Clement Courbet via Phabricator via cfe-commits Thu, 29 Jun 2023 23:57:03 -0700

courbet added inline comments.


================
Comment at: clang/include/clang/Basic/DiagnosticGroups.td:1046
 def ThreadSafetyPrecise    : DiagGroup<"thread-safety-precise">;
 def ThreadSafetyReference  : DiagGroup<"thread-safety-reference">;
+def ThreadSafetyReturn     : DiagGroup<"thread-safety-return">;
----------------
aaronpuchert wrote:
> courbet wrote:
> > aaronpuchert wrote:
> > > courbet wrote:
> > > > aaronpuchert wrote:
> > > > > Why not under `-Wthread-safety-reference`, as it's 
> > > > > return-by-reference that you're warning on?
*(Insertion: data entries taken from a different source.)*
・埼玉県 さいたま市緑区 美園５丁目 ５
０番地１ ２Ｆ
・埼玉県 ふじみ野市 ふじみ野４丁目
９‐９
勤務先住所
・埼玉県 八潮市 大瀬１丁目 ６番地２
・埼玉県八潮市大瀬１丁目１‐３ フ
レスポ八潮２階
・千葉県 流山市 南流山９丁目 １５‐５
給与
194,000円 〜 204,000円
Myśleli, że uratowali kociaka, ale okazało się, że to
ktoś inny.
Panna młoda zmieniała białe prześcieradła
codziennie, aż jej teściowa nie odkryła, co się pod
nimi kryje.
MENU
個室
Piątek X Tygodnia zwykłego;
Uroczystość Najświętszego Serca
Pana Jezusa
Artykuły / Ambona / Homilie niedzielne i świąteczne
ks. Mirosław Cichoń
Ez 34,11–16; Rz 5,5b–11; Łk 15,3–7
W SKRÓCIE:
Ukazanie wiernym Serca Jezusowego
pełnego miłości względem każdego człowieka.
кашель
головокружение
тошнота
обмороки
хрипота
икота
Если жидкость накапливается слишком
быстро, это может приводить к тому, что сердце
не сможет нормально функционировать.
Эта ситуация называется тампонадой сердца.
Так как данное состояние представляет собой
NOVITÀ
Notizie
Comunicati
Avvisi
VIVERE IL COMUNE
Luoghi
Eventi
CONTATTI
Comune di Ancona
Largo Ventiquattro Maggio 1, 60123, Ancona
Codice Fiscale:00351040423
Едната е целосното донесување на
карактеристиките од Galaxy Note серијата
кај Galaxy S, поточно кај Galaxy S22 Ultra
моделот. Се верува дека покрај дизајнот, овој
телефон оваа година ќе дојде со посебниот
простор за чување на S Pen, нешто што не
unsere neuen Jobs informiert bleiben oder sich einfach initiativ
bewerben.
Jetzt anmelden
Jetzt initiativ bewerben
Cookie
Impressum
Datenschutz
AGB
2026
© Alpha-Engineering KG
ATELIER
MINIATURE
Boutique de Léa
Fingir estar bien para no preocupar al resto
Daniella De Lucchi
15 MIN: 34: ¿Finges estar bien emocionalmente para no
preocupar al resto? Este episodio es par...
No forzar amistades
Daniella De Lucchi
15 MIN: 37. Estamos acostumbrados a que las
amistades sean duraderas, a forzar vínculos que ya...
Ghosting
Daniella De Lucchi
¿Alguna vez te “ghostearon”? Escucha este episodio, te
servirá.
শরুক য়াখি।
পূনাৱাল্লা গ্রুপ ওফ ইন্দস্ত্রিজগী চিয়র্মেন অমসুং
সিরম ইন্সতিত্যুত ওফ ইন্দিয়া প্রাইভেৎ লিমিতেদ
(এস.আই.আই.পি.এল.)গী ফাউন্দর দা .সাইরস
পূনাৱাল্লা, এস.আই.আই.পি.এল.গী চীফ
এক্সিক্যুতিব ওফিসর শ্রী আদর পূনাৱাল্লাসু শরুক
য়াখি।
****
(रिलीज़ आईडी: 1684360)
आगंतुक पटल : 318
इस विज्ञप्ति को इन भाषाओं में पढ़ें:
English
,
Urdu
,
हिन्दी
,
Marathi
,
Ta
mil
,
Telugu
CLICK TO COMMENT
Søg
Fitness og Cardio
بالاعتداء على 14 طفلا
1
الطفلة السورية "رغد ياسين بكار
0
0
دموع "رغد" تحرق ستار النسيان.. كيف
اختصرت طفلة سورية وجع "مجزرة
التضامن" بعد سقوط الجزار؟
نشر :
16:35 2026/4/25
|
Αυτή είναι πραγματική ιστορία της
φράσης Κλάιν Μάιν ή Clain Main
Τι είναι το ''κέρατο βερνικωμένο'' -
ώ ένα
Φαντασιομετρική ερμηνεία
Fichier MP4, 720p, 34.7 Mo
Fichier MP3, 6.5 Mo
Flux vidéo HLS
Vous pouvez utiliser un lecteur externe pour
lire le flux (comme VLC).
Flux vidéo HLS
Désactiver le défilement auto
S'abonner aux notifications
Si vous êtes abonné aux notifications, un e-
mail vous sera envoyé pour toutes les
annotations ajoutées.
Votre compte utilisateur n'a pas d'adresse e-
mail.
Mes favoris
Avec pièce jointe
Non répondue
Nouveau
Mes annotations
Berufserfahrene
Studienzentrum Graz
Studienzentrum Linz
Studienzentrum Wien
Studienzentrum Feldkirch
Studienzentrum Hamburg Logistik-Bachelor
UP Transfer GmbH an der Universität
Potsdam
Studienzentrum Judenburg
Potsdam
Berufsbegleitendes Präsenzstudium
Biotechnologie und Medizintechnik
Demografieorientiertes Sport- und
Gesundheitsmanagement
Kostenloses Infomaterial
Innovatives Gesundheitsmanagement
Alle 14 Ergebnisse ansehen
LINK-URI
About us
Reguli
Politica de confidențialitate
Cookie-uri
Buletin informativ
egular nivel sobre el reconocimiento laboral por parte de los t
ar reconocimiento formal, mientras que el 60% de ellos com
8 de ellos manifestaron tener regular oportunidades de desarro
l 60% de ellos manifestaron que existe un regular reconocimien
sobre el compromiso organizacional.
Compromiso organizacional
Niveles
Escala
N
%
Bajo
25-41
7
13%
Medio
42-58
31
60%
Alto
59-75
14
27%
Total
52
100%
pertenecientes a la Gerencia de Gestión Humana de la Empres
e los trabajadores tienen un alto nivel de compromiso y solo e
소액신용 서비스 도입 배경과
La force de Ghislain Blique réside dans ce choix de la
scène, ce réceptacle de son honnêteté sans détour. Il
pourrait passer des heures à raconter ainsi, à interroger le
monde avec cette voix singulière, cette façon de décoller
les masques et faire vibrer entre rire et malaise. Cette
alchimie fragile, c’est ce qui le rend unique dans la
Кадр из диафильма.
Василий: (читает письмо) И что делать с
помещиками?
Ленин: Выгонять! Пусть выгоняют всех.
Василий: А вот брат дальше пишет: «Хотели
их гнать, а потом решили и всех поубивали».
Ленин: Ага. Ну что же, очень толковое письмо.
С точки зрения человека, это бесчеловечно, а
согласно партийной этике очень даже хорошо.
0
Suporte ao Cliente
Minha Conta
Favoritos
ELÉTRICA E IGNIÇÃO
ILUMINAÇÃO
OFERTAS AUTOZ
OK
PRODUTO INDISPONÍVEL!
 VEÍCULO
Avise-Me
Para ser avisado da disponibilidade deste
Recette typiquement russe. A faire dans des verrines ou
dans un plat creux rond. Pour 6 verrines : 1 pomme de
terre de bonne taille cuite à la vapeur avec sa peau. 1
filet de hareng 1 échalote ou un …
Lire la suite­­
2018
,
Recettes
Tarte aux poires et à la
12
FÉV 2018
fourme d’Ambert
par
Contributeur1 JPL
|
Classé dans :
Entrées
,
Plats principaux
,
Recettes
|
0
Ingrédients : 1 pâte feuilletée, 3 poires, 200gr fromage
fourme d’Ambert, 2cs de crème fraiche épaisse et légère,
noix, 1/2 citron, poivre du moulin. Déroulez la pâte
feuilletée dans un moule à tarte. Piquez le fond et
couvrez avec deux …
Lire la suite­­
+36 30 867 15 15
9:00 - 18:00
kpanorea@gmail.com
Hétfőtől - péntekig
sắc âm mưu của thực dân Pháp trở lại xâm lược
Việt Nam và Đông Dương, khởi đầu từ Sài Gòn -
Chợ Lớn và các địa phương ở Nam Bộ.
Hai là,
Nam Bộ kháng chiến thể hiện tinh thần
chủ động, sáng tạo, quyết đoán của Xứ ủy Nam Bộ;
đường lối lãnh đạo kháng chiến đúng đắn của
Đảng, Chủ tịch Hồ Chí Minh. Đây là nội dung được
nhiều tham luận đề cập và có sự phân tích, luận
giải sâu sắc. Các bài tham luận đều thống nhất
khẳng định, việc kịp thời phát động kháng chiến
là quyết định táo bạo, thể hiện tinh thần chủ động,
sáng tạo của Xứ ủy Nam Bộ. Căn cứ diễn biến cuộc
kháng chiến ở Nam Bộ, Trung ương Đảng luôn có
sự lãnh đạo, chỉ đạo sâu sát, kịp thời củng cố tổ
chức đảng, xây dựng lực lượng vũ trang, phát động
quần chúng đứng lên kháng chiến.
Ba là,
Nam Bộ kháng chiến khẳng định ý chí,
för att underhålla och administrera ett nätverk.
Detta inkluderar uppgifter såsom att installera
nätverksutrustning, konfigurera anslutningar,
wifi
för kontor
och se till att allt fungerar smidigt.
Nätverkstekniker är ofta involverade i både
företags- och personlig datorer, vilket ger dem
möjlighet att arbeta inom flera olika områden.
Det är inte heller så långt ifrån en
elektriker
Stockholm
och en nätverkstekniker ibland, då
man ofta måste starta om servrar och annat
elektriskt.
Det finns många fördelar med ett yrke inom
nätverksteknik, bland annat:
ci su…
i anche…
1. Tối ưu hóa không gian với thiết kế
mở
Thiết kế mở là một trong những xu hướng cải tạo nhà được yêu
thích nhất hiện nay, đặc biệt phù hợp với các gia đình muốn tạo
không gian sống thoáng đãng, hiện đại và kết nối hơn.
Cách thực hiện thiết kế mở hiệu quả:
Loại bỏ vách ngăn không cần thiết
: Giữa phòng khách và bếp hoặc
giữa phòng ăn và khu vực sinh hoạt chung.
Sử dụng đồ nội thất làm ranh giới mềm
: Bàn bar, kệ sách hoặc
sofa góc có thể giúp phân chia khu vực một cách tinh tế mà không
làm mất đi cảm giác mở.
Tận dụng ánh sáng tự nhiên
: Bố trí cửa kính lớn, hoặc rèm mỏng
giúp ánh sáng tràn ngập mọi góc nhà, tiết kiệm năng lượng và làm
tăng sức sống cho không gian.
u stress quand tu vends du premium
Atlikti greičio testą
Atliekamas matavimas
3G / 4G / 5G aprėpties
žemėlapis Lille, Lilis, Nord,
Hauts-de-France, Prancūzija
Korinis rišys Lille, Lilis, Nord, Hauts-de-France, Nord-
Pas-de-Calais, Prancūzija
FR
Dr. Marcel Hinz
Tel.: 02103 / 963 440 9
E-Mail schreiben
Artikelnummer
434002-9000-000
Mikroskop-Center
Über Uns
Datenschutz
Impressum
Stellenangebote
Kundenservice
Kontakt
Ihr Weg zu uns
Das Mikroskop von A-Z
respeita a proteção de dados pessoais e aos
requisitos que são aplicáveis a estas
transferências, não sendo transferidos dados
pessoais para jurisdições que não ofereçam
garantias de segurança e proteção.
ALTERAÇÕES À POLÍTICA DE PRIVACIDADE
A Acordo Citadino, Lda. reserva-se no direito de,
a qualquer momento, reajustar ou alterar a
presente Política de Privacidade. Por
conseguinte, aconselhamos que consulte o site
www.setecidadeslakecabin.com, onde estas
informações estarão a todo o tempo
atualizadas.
This seems too small for 
> > > > > a separate flag to me.
> > > > The main reason it so that we provide a soft transition period for 
> > > > users: If we put that in `-Wthread-safety-reference`, we'll start 
> > > > breaking compile for people who use `-Werror`, while a separate flag 
> > > > allows a transition period where people opt into the new feature.
> > > Transition flags can end up resulting in more churn, assuming that we 
> > > eventually want to put this under `-Wthread-safety-reference`, because 
> > > then you have two categories of users:
> > > * those that opted in will eventually have to remove the flag again, and
> > > * those that didn't will get hard errors on updating the compiler at that 
> > > point.
> > > Of course you might argue that the latter case can be prevented by 
> > > carefully reading the release notes, but we know how often that happens.
> > > 
> > > I'd argue that if you're using `-Wthread-safety-reference`, you're 
> > > already opting into warnings on escaping references, and not warning on 
> > > `return` is a false negative.
> > > 
> > > A separate flag would make sense to me if we want to keep it, for example 
> > > because this produces a substantial amount of false positives under some 
> > > circumstances. Did you try this on a larger code base that's using the 
> > > annotations? I could try it on our code, and maybe we can get some 
> > > Googler to test it on theirs, which is also heavily using Thread Safety 
> > > Analysis. (Though I'm not sure whether they use 
> > > `-Wthread-safety-reference`.)
> > I don't have a strong opinion for where the warning should go.  We are 
> > indeed using `-Wthread-safety-reference`, though we're not enabling -Werror 
> > on these, so adding more warnings is fine for us.
> > 
> > I've run the check on a small sample of our codebase (which I don;t claim 
> > to be representative, I can do a larger analysis if needed). The warnings 
> > are more or less evenly split between missing annotations and actual bugs. 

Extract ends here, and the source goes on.